Il tocco del campione: Miki Biasion e il DNA HF
A testimoniare la serietà del progetto è intervenuto un pilastro della storia dei rally: Miki Biasion. Il due volte campione del mondo ha collaborato attivamente con il team di sviluppo per affinare sia le versioni da gara che i modelli stradali della famiglia HF. Biasion ha sottolineato come il legame tra Lancia e il mondo del rally sia un valore genetico: se per molti il sogno sportivo è legato alla pista, per chi ama la polvere e il cronometro il riferimento assoluto resta Lancia. La firma del campione sulle dinamiche di guida della Ypsilon garantisce quel travaso di sensazioni che gli appassionati si aspettano da un marchio con un pedigree così glorioso.

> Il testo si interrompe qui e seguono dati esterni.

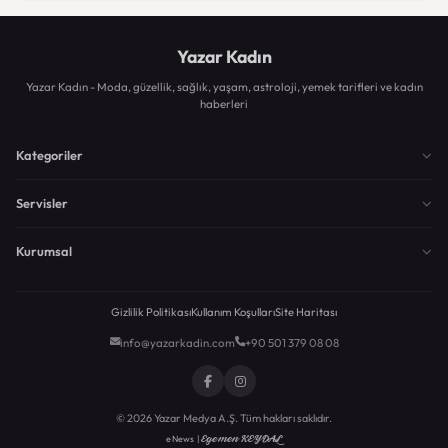
Yazar Kadın
Yazar Kadın - Moda, güzellik, sağlık, yaşam, astroloji, yemek tarifleri ve kadın
haberleri
Kategoriler
Servisler
Kurumsal
Gizlilik Politikası
Kullanım Koşulları
Site Haritası
info@yazarkadin.com
+90 501 379 08 08
© 2026 Yazar Medya A.Ş. Tüm hakları saklıdır.
Egemen KEYDAL
eNews |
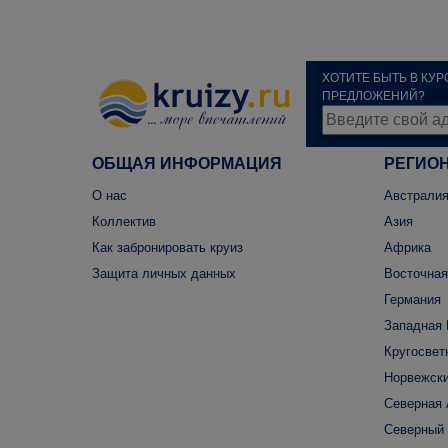
ХОТИТЕ БЫТЬ В КУ
ПРЕДЛОЖЕНИЙ?
ОБЩАЯ ИНФОРМАЦИЯ
РЕГИО
О нас
Австралия
Коллектив
Азия
Как забронировать круиз
Африка
Защита личных данных
Восточная
Германия
Западная 
Кругосвет
Норвежски
Северная
Северный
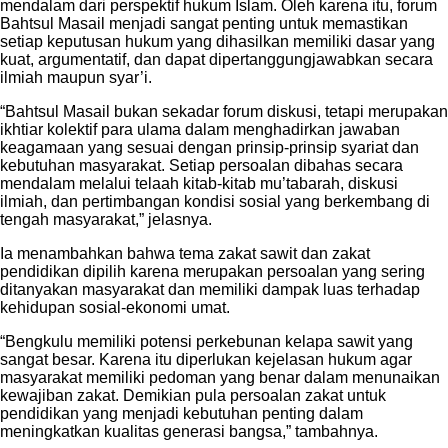
mendalam dari perspektif hukum Islam. Oleh karena itu, forum
Bahtsul Masail menjadi sangat penting untuk memastikan
setiap keputusan hukum yang dihasilkan memiliki dasar yang
kuat, argumentatif, dan dapat dipertanggungjawabkan secara
ilmiah maupun syar’i.
“Bahtsul Masail bukan sekadar forum diskusi, tetapi merupakan
ikhtiar kolektif para ulama dalam menghadirkan jawaban
keagamaan yang sesuai dengan prinsip-prinsip syariat dan
kebutuhan masyarakat. Setiap persoalan dibahas secara
mendalam melalui telaah kitab-kitab mu’tabarah, diskusi
ilmiah, dan pertimbangan kondisi sosial yang berkembang di
tengah masyarakat,” jelasnya.
Ia menambahkan bahwa tema zakat sawit dan zakat
pendidikan dipilih karena merupakan persoalan yang sering
ditanyakan masyarakat dan memiliki dampak luas terhadap
kehidupan sosial-ekonomi umat.
“Bengkulu memiliki potensi perkebunan kelapa sawit yang
sangat besar. Karena itu diperlukan kejelasan hukum agar
masyarakat memiliki pedoman yang benar dalam menunaikan
kewajiban zakat. Demikian pula persoalan zakat untuk
pendidikan yang menjadi kebutuhan penting dalam
meningkatkan kualitas generasi bangsa,” tambahnya.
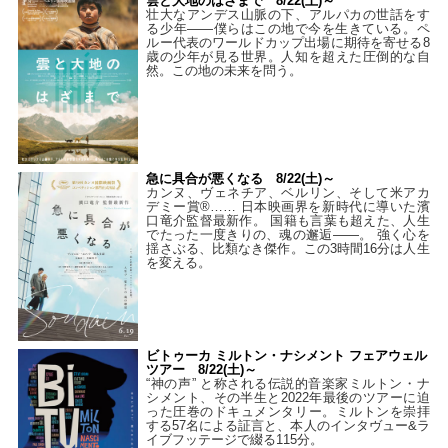
雲と大地のはざまで 8/22(土)～
壮大なアンデス山脈の下、アルパカの世話をす
る少年――僕らはこの地で今を生きている。ペ
ルー代表のワールドカップ出場に期待を寄せる8
歳の少年が見る世界。人知を超えた圧倒的な自
然。この地の未来を問う。
急に具合が悪くなる 8/22(土)～
カンヌ、ヴェネチア、ベルリン、そして米アカ
デミー賞®…… 日本映画界を新時代に導いた濱
口竜介監督最新作。 国籍も言葉も超えた、人生
でたった一度きりの、魂の邂逅――。 強く心を
揺さぶる、比類なき傑作。この3時間16分は人生
を変える。
ビトゥーカ ミルトン・ナシメント フェアウェル
ツアー 8/22(土)～
“神の声” と称される伝説的音楽家ミルトン・ナ
シメント、その半生と2022年最後のツアーに迫
った圧巻のドキュメンタリー。ミルトンを崇拝
する57名による証言と、本人のインタヴュー&ラ
イブフッテージで綴る115分。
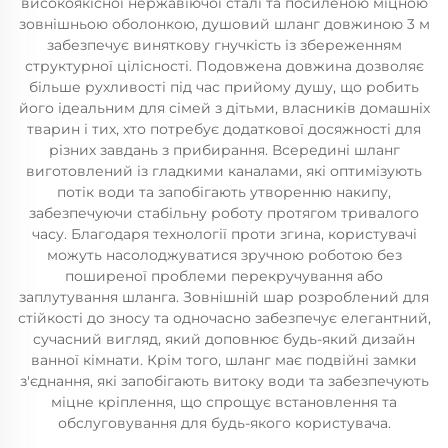
високоякісної нержавіючої сталі та посиленою міцною
зовнішньою оболонкою, душовий шланг довжиною 3 м
забезпечує виняткову гнучкість із збереженням
структурної цілісності. Подовжена довжина дозволяє
більше рухливості під час прийому душу, що робить
його ідеальним для сімей з дітьми, власників домашніх
тварин і тих, хто потребує додаткової досяжності для
різних завдань з прибирання. Всередині шланг
виготовлений із гладкими каналами, які оптимізують
потік води та запобігають утворенню накипу,
забезпечуючи стабільну роботу протягом тривалого
часу. Благодаря технології проти згина, користувачі
можуть насолоджуватися зручною роботою без
поширеної проблеми перекручування або
заплутування шланга. Зовнішній шар розроблений для
стійкості до зносу та одночасно забезпечує елегантний,
сучасний вигляд, який доповнює будь-який дизайн
ванної кімнати. Крім того, шланг має подвійні замки
з'єднання, які запобігають витоку води та забезпечують
міцне кріплення, що спрощує встановлення та
обслуговування для будь-якого користувача.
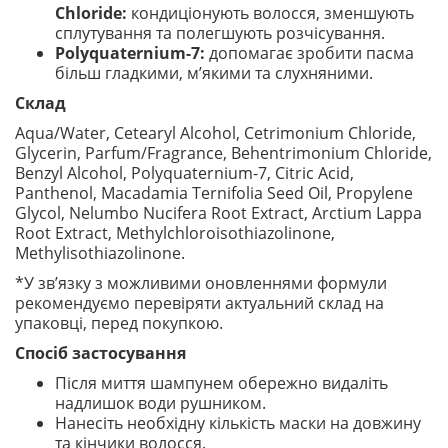
Chloride:
кондиціонують волосся, зменшують
сплутування та полегшують розчісування.
Polyquaternium-7:
допомагає зробити пасма
більш гладкими, м’якими та слухняними.
Склад
Aqua/Water, Cetearyl Alcohol, Cetrimonium Chloride,
Glycerin, Parfum/Fragrance, Behentrimonium Chloride,
Benzyl Alcohol, Polyquaternium-7, Citric Acid,
Panthenol, Macadamia Ternifolia Seed Oil, Propylene
Glycol, Nelumbo Nucifera Root Extract, Arctium Lappa
Root Extract, Methylchloroisothiazolinone,
Methylisothiazolinone.
*У зв’язку з можливими оновленнями формули
рекомендуємо перевіряти актуальний склад на
упаковці, перед покупкою.
Спосіб застосування
Після миття шампунем обережно видаліть
надлишок води рушником.
Нанесіть необхідну кількість маски на довжину
та кінчики волосся.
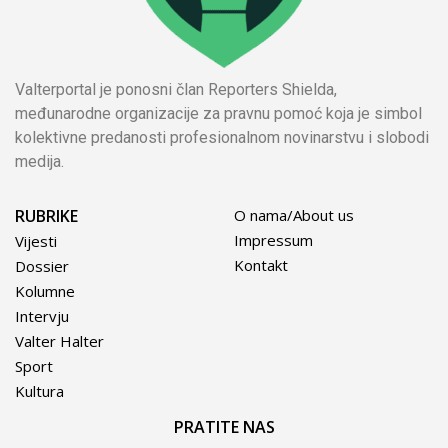
Valterportal je ponosni član Reporters Shielda,
međunarodne organizacije za pravnu pomoć koja je simbol
kolektivne predanosti profesionalnom novinarstvu i slobodi
medija.
RUBRIKE
O nama/About us
Impressum
Vijesti
Kontakt
Dossier
Kolumne
Intervju
Valter Halter
Sport
Kultura
PRATITE NAS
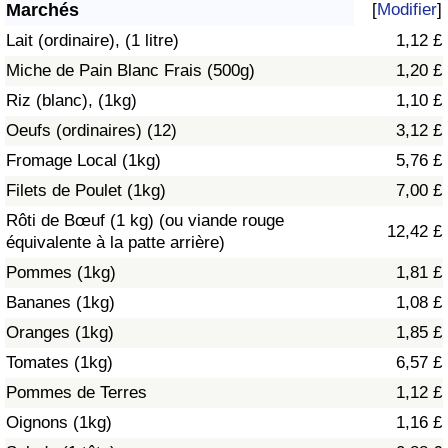
Marchés
[
Modifier
]
Soins de santé
Lait (ordinaire), (1 litre)
1,12 £
Miche de Pain Blanc Frais (500g)
1,20 £
Indice des soins de santé (Actuel)
Riz (blanc), (1kg)
1,10 £
Oeufs (ordinaires) (12)
3,12 £
Indice des soins de santé
Fromage Local (1kg)
5,76 £
Indice des soins de santé par Pays
Filets de Poulet (1kg)
7,00 £
Rôti de Bœuf (1 kg) (ou viande rouge
12,42 £
Pollution
équivalente à la patte arrière)
Pommes (1kg)
1,81 £
Indice de Pollution (Actuel)
Bananes (1kg)
1,08 £
Oranges (1kg)
1,85 £
Indice de pollution
Tomates (1kg)
6,57 £
Indice de Pollution par Pays
Pommes de Terres
1,12 £
Oignons (1kg)
1,16 £
Trafic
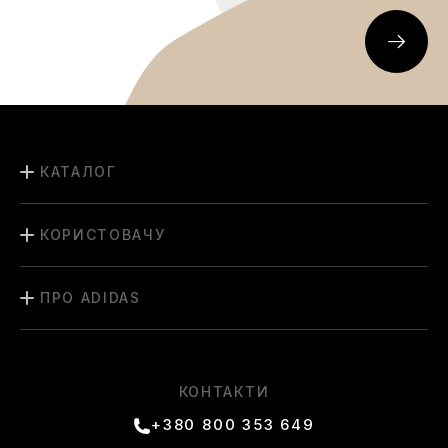
КАТАЛОГ
КОРИСТОВАЧУ
ПРО ADIDAS
КОНТАКТИ
+380 800 353 649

Un successo commerciale immediato
Nonostante il debutto sia imminente, i numeri parlano già di un’accoglienza straordinaria da parte degli addetti ai lavori e dei team privati. Il programma Customer Racing ha già generato oltre 50 ordini, con un picco impressionante di 30 unità vendute in una sola giornata durante l’anteprima a Satory. La Ypsilon Rally2 HF Integrale rappresenta il vertice di una gamma dedicata alle corse che include anche la Ypsilon Rally4 HF e la Ypsilon HF Racing. Questa struttura a piramide permette a Lancia di presidiare ogni livello del motorsport, offrendo ai clienti sportivi un percorso di crescita professionale supportato direttamente dallo shop ufficiale di Stellantis Motorsport.

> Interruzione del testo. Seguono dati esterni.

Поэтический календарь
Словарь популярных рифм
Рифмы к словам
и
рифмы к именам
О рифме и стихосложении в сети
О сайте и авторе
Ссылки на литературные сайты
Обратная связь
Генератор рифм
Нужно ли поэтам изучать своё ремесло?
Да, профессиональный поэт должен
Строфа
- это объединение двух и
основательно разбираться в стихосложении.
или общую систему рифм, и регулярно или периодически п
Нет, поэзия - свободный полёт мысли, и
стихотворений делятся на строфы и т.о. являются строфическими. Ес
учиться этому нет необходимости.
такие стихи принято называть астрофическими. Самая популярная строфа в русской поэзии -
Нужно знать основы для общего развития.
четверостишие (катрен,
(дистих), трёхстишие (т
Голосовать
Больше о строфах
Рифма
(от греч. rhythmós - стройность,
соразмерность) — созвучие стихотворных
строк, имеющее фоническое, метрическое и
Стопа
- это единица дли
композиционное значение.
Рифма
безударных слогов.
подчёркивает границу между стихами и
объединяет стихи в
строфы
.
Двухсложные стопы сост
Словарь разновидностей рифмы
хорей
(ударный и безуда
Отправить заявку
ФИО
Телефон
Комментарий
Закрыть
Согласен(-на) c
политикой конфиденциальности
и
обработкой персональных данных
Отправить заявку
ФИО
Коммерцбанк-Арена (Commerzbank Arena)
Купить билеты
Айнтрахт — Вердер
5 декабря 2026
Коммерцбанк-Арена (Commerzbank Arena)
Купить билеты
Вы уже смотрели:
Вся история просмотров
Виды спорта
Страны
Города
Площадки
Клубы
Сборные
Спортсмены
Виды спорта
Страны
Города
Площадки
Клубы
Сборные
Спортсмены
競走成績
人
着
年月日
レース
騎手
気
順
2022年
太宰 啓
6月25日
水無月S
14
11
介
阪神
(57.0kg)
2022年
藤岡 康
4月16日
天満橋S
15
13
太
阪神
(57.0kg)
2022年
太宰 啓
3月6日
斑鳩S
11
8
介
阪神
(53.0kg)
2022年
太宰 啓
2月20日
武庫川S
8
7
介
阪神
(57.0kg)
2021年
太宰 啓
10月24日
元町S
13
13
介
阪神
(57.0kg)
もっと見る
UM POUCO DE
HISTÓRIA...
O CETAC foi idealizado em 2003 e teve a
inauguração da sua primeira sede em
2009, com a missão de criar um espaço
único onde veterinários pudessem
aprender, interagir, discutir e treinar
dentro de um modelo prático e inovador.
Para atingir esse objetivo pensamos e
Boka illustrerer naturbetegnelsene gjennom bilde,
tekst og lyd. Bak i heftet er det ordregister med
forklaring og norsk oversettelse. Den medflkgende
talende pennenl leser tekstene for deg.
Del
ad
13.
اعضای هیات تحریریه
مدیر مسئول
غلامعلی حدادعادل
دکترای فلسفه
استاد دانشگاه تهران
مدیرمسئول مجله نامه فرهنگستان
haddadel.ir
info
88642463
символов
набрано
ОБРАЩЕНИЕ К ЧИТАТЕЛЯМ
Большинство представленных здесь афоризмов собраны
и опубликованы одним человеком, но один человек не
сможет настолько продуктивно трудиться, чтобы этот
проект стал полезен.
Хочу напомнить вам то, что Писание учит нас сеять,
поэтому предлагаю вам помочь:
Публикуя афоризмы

Road map 2026: dal Monte-Carlo ai campionati nazionali
Il debutto agonistico della nuova creatura Lancia avverrà nel contesto più prestigioso possibile: il Rallye Monte-Carlo. Da lì, il programma 2026 prevede la partecipazione ad almeno otto eventi del calendario mondiale WRC2, oltre a una presenza costante nel FIA European Rally Championship (ERC). Il marchio non trascurerà i mercati nazionali, con programmi dedicati in Italia, Francia, Spagna e Belgio, territori dove il culto per la guida sportiva è ancora vivissimo. Questa capillarità permetterà a Lancia di dimostrare la validità del proprio progetto industriale davanti a milioni di spettatori e potenziali clienti, chiudendo il cerchio tra pista e showroom.